Start of Block
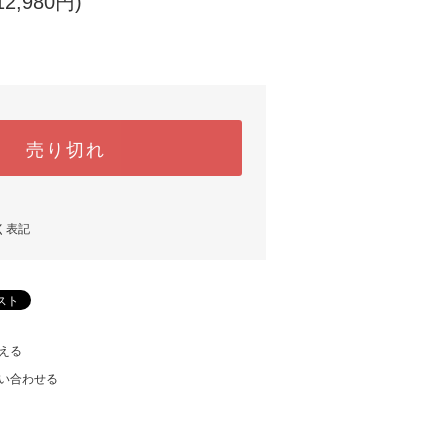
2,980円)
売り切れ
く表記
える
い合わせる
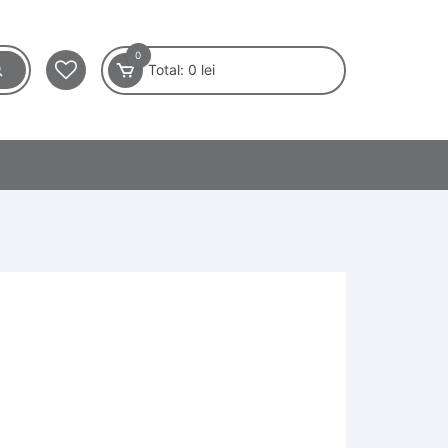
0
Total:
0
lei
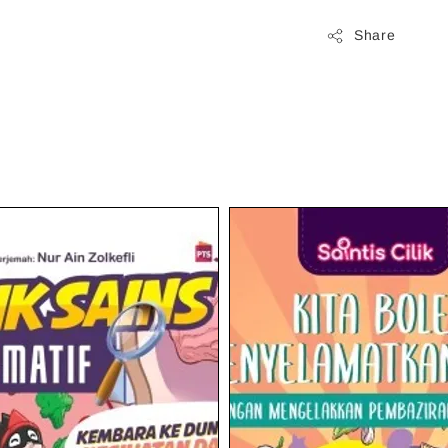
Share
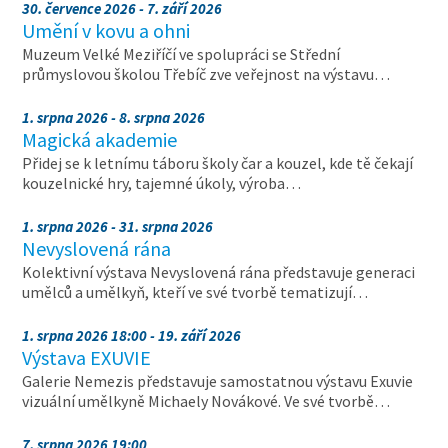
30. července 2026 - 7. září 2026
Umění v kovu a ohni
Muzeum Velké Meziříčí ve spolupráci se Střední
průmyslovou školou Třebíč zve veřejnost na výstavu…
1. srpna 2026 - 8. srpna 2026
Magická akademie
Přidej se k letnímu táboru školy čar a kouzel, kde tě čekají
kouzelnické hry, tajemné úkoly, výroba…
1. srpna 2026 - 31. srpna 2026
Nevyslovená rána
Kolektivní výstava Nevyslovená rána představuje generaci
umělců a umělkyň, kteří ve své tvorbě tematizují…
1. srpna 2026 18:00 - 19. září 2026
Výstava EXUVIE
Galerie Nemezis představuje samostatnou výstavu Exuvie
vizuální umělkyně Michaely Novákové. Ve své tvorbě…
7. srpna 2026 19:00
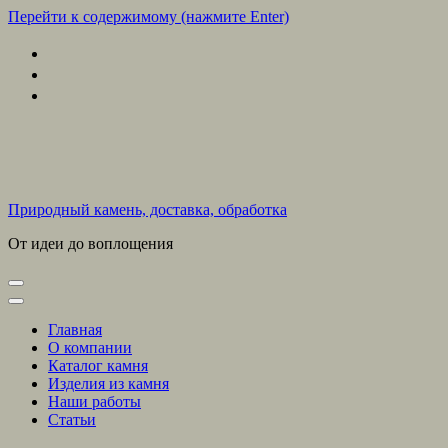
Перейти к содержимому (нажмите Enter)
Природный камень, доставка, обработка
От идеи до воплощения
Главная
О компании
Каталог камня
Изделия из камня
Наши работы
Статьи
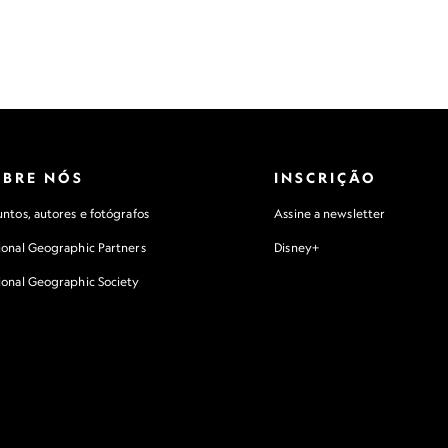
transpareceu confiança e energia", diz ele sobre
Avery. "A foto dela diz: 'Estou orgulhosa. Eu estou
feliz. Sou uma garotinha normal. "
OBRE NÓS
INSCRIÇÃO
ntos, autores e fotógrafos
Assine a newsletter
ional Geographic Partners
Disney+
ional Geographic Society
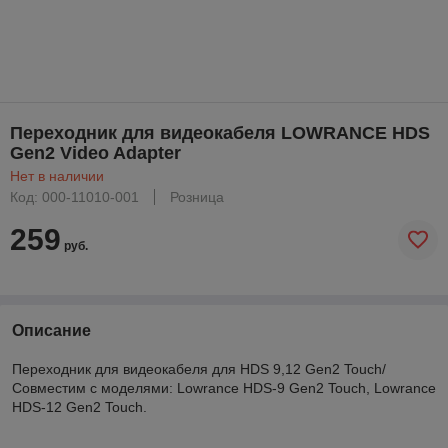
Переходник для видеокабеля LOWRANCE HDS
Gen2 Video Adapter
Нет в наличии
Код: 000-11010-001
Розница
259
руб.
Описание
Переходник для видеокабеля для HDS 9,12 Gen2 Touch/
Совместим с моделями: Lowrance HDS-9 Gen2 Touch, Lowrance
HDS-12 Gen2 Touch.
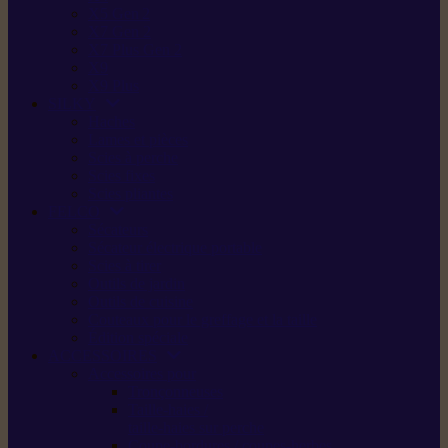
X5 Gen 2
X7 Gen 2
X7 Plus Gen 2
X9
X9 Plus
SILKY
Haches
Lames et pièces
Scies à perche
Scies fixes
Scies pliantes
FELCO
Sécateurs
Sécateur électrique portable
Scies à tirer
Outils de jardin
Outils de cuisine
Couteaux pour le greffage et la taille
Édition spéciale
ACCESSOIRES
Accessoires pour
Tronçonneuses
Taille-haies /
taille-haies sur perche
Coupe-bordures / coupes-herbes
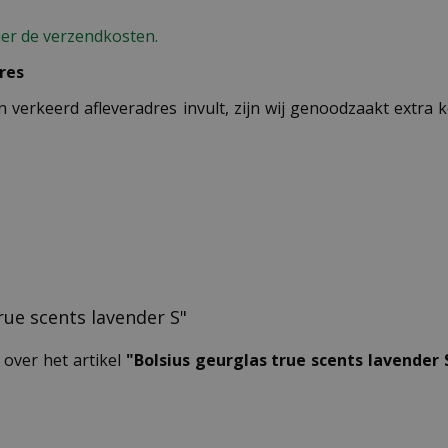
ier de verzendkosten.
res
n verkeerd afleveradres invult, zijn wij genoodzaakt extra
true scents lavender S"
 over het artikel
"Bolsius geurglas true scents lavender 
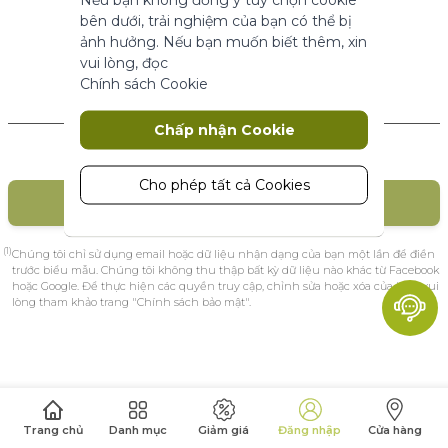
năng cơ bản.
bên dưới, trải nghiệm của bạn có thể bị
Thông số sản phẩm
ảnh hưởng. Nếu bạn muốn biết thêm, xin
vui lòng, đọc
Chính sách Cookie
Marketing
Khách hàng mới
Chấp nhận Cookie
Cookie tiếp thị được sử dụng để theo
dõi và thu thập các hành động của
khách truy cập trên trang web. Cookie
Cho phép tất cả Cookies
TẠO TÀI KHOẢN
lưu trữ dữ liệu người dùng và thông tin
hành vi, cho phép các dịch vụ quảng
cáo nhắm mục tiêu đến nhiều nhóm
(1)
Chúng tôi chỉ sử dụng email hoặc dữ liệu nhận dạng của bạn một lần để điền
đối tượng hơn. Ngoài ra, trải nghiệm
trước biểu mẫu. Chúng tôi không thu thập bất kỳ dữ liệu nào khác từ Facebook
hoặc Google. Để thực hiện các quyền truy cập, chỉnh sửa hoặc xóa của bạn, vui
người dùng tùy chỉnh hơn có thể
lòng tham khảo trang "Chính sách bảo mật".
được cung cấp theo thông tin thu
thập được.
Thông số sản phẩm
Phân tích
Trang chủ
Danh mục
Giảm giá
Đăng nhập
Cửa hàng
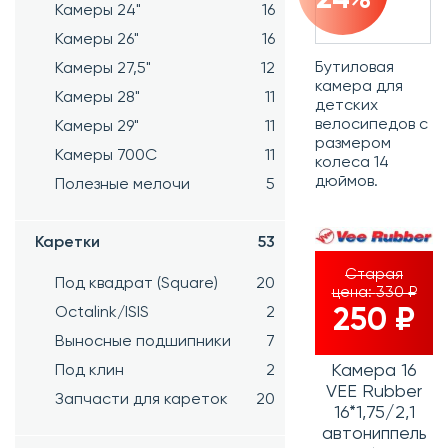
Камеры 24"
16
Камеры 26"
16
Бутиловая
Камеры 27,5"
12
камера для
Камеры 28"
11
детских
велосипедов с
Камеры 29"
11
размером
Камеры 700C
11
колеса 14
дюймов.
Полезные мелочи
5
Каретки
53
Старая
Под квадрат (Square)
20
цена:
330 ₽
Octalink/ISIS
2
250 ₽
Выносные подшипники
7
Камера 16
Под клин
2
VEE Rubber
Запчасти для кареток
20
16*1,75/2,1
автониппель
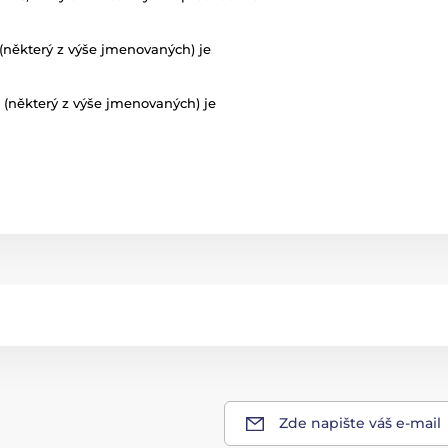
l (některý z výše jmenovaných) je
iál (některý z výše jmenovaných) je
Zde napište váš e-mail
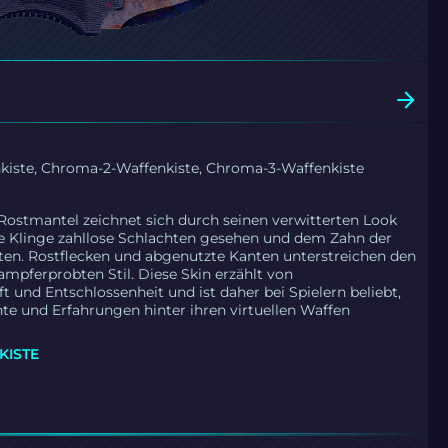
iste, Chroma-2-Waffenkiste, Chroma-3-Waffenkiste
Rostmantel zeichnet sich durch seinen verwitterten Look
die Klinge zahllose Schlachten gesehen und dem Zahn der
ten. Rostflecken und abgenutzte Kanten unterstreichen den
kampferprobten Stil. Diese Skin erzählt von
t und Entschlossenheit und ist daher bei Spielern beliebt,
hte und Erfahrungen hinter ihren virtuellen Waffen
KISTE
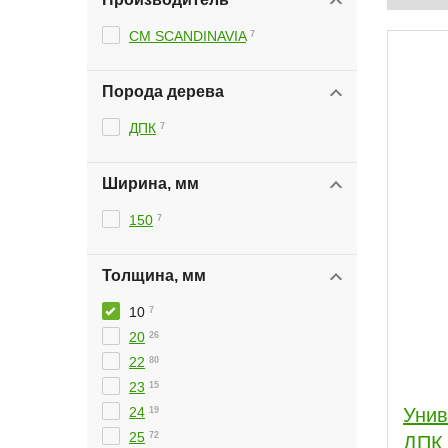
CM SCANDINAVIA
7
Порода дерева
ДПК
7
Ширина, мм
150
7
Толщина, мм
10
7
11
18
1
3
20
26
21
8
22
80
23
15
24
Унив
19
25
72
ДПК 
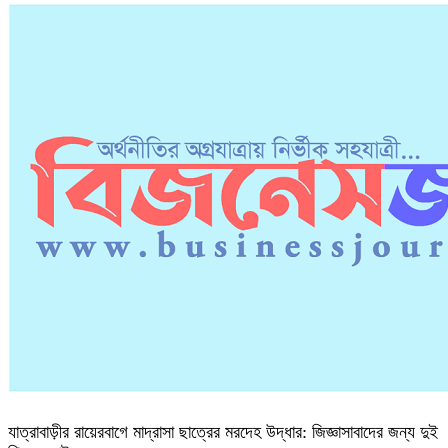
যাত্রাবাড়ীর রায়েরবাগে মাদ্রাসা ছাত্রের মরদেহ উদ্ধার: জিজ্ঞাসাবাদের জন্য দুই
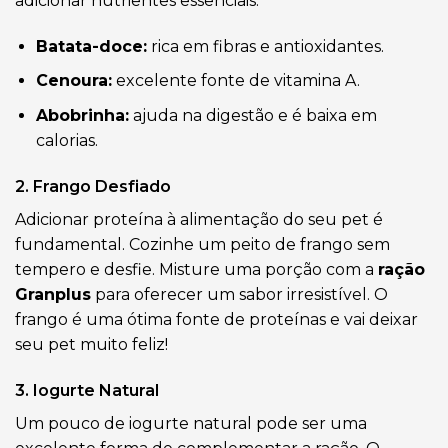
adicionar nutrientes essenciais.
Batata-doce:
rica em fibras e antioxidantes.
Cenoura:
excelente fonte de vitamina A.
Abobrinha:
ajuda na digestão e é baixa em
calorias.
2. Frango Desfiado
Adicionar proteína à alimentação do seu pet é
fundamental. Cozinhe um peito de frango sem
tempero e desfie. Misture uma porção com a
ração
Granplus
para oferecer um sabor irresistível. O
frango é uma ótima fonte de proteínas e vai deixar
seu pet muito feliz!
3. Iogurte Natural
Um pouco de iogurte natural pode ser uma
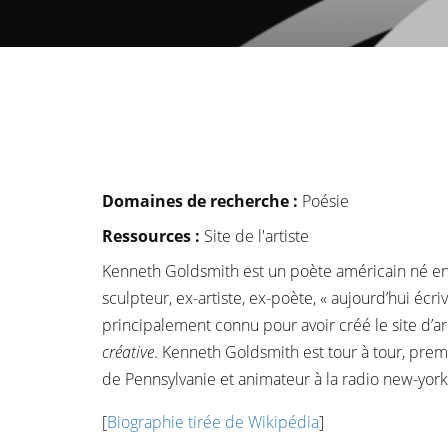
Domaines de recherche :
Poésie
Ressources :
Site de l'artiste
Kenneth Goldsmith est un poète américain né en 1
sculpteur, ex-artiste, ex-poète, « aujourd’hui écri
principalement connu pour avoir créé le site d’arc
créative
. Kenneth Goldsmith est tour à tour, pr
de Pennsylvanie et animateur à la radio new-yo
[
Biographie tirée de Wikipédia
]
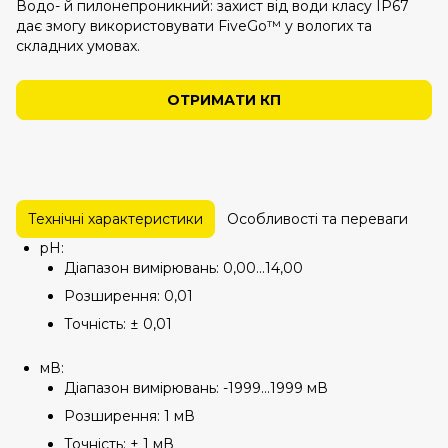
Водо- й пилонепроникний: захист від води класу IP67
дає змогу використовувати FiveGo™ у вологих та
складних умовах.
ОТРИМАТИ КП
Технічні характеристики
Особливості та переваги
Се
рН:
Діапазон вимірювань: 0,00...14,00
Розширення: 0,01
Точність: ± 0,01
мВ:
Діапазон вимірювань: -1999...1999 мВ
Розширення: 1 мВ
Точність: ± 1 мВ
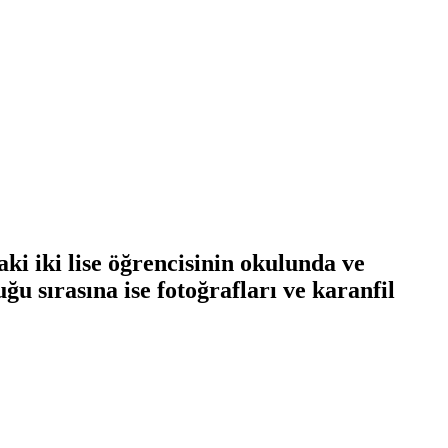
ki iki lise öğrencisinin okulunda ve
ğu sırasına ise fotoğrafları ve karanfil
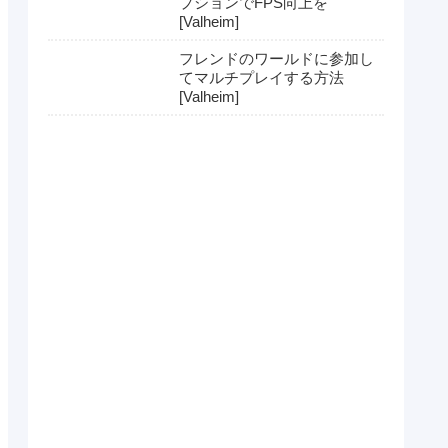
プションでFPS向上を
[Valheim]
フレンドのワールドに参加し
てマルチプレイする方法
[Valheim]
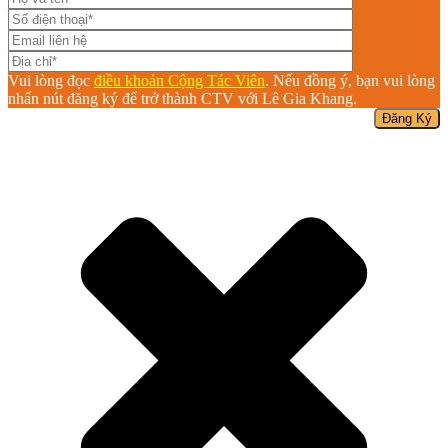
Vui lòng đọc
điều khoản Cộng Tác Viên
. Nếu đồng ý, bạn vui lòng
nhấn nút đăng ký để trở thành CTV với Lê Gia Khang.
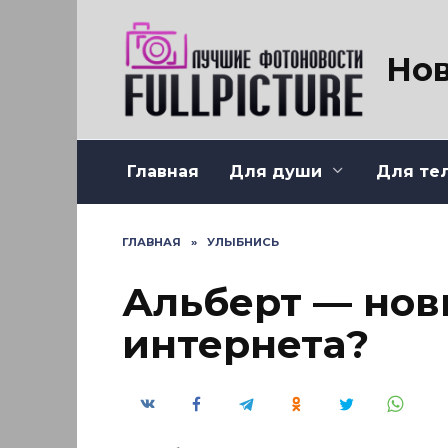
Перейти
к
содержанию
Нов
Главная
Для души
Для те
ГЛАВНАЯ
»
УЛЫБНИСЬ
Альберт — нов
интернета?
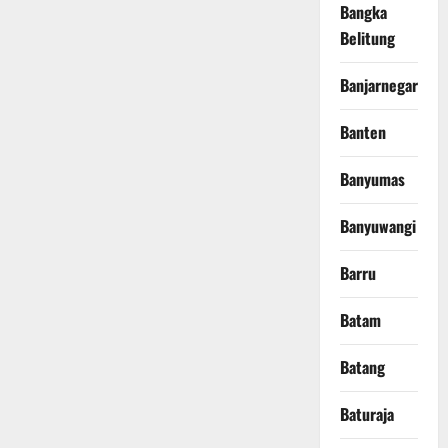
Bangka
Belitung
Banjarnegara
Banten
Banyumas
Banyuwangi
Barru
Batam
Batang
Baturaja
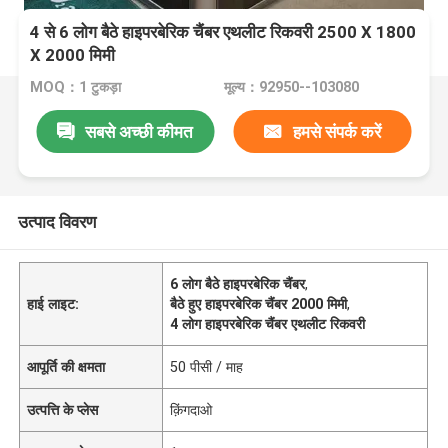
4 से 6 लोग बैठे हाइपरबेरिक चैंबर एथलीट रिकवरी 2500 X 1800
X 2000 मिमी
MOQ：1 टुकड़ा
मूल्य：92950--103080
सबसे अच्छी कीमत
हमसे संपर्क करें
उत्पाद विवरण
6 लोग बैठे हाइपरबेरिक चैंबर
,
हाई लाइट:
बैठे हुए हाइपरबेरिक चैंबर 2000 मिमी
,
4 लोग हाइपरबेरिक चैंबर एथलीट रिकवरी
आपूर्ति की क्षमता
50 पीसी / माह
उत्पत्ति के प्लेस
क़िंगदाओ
End of Block
Exercise details:
Drop the pictures, then repeat the material word for word.

Written answer:
2,980円)
売り切れ
く表記
える
い合わせる
0
Total:
0
lei
Share
30. července 2026 - 7. září 2026
Umění v kovu a ohni
Muzeum Velké Meziříčí ve spolupráci se Střední
průmyslovou školou Třebíč zve veřejnost na výstavu…
1. srpna 2026 - 8. srpna 2026
Magická akademie
Přidej se k letnímu táboru školy čar a kouzel, kde tě čekají
kouzelnické hry, tajemné úkoly, výroba…
1. srpna 2026 - 31. srpna 2026
Nevyslovená rána
Kolektivní výstava Nevyslovená rána představuje generaci
umělců a umělkyň, kteří ve své tvorbě tematizují…
1. srpna 2026 18:00 - 19. září 2026
Výstava EXUVIE
Galerie Nemezis představuje samostatnou výstavu Exuvie
vizuální umělkyně Michaely Novákové. Ve své tvorbě…
7. srpna 2026 19:00
Перейти к содержимому (нажмите Enter)
Природный камень, доставка, обработка
От идеи до воплощения
Главная
О компании
Каталог камня
Изделия из камня
Наши работы
Статьи
transpareceu confiança e energia", diz ele sobre
Avery. "A foto dela diz: 'Estou orgulhosa. Eu estou
feliz. Sou uma garotinha normal. "
OBRE NÓS
INSCRIÇÃO
ntos, autores e fotógrafos
Assine a newsletter
ional Geographic Partners
Disney+
ional Geographic Society
Переходник для видеокабеля LOWRANCE HDS
Gen2 Video Adapter
Нет в наличии
Код: 000-11010-001
Розница
259
руб.
Описание
Переходник для видеокабеля для HDS 9,12 Gen2 Touch/
Совместим с моделями: Lowrance HDS-9 Gen2 Touch, Lowrance
HDS-12 Gen2 Touch.
X5 Gen 2
X7 Gen 2
X7 Plus Gen 2
X9
X9 Plus
SILKY
Haches
Lames et pièces
Scies à perche
Scies fixes
Scies pliantes
FELCO
Sécateurs
Sécateur électrique portable
Scies à tirer
Outils de jardin
Outils de cuisine
Couteaux pour le greffage et la taille
Édition spéciale
ACCESSOIRES
Accessoires pour
Tronçonneuses
Taille-haies /
taille-haies sur perche
Coupe-bordures / coupes-herbes
ier de verzendkosten.
res
n verkeerd afleveradres invult, zijn wij genoodzaakt extra
true scents lavender S"
 over het artikel
"Bolsius geurglas true scents lavender 
năng cơ bản.
bên dưới, trải nghiệm của bạn có thể bị
Thông số sản phẩm
ảnh hưởng. Nếu bạn muốn biết thêm, xin
vui lòng, đọc
Chính sách Cookie
Marketing
Khách hàng mới
Chấp nhận Cookie
Cookie tiếp thị được sử dụng để theo
dõi và thu thập các hành động của
khách truy cập trên trang web. Cookie
Cho phép tất cả Cookies
TẠO TÀI KHOẢN
lưu trữ dữ liệu người dùng và thông tin
hành vi, cho phép các dịch vụ quảng
cáo nhắm mục tiêu đến nhiều nhóm
(1)
Chúng tôi chỉ sử dụng email hoặc dữ liệu nhận dạng của bạn một lần để điền
đối tượng hơn. Ngoài ra, trải nghiệm
trước biểu mẫu. Chúng tôi không thu thập bất kỳ dữ liệu nào khác từ Facebook
hoặc Google. Để thực hiện các quyền truy cập, chỉnh sửa hoặc xóa của bạn, vui
người dùng tùy chỉnh hơn có thể
lòng tham khảo trang "Chính sách bảo mật".
được cung cấp theo thông tin thu
thập được.
Thông số sản phẩm
Phân tích
Trang chủ
Danh mục
Giảm giá
Đăng nhập
Cửa hàng
Камеры 24"
16
Камеры 26"
16
Бутиловая
Камеры 27,5"
12
камера для
Камеры 28"
11
детских
велосипедов с
Камеры 29"
11
размером
Камеры 700C
11
колеса 14
дюймов.
Полезные мелочи
5
Каретки
53
Старая
Под квадрат (Square)
20
цена:
330 ₽
Octalink/ISIS
2
250 ₽
Выносные подшипники
7
Камера 16
Под клин
2
VEE Rubber
Запчасти для кареток
20
16*1,75/2,1
автониппель
l (některý z výše jmenovaných) je
iál (některý z výše jmenovaných) je
Zde napište váš e-mail
iste, Chroma-2-Waffenkiste, Chroma-3-Waffenkiste
Rostmantel zeichnet sich durch seinen verwitterten Look
die Klinge zahllose Schlachten gesehen und dem Zahn der
ten. Rostflecken und abgenutzte Kanten unterstreichen den
kampferprobten Stil. Diese Skin erzählt von
t und Entschlossenheit und ist daher bei Spielern beliebt,
hte und Erfahrungen hinter ihren virtuellen Waffen
KISTE
CM SCANDINAVIA
7
Порода дерева
ДПК
7
Ширина, мм
150
7
Толщина, мм
10
7
11
18
1
3
20
26
21
8
22
80
23
15
24
Унив
19
25
72
ДПК 
যাত্রাবাড়ীর রায়েরবাগে মাদ্রাসা ছাত্রের মরদেহ উদ্ধার: জিজ্ঞাসাবাদের জন্য দুই
adicionar nutrientes essenciais.
Batata-doce:
rica em fibras e antioxidantes.
Cenoura:
excelente fonte de vitamina A.
Abobrinha:
ajuda na digestão e é baixa em
calorias.
2. Frango Desfiado
Adicionar proteína à alimentação do seu pet é
fundamental. Cozinhe um peito de frango sem
tempero e desfie. Misture uma porção com a
ração
Granplus
para oferecer um sabor irresistível. O
frango é uma ótima fonte de proteínas e vai deixar
seu pet muito feliz!
3. Iogurte Natural
Um pouco de iogurte natural pode ser uma
Domaines de recherche :
Poésie
Ressources :
Site de l'artiste
Kenneth Goldsmith est un poète américain né en 1
sculpteur, ex-artiste, ex-poète, « aujourd’hui écri
principalement connu pour avoir créé le site d’arc
créative
. Kenneth Goldsmith est tour à tour, pr
de Pennsylvanie et animateur à la radio new-yo
[
Biographie tirée de Wikipédia
]
Водо- й пилонепроникний: захист від води класу IP67
дає змогу використовувати FiveGo™ у вологих та
складних умовах.
ОТРИМАТИ КП
Технічні характеристики
Особливості та переваги
Се
рН:
Діапазон вимірювань: 0,00...14,00
Розширення: 0,01
Точність: ± 0,01
мВ:
Діапазон вимірювань: -1999...1999 мВ
Розширення: 1 мВ
Точність: ± 1 мВ
ki iki lise öğrencisinin okulunda ve
ğu sırasına ise fotoğrafları ve karanfil
プションでFPS向上を
[Valheim]
フレンドのワールドに参加し
てマルチプレイする方法
[Valheim]
Vui lòng đọc
điều khoản Cộng Tác Viên
. Nếu đồng ý, bạn vui lòng
nhấn nút đăng ký để trở thành CTV với Lê Gia Khang.
Перейти
к
содержанию
Нов
Главная
Для души
Для те
ГЛАВНАЯ
»
УЛЫБНИСЬ
Альберт — нов
интернета?
Bangka
Belitung
Banjarnegara
Banten
Banyumas
Banyuwangi
Barru
Batam
Batang
Baturaja
4 से 6 लोग बैठे हाइपरबेरिक चैंबर एथलीट रिकवरी 2500 X 1800
X 2000 मिमी
MOQ：1 टुकड़ा
मूल्य：92950--103080
सबसे अच्छी कीमत
हमसे संपर्क करें
उत्पाद विवरण
6 लोग बैठे हाइपरबेरिक चैंबर
,
हाई लाइट:
बैठे हुए हाइपरबेरिक चैंबर 2000 मिमी
,
4 लोग हाइपरबेरिक चैंबर एथलीट रिकवरी
आपूर्ति की क्षमता
50 पीसी / माह
उत्पत्ति के प्लेस
क़िंगदाओ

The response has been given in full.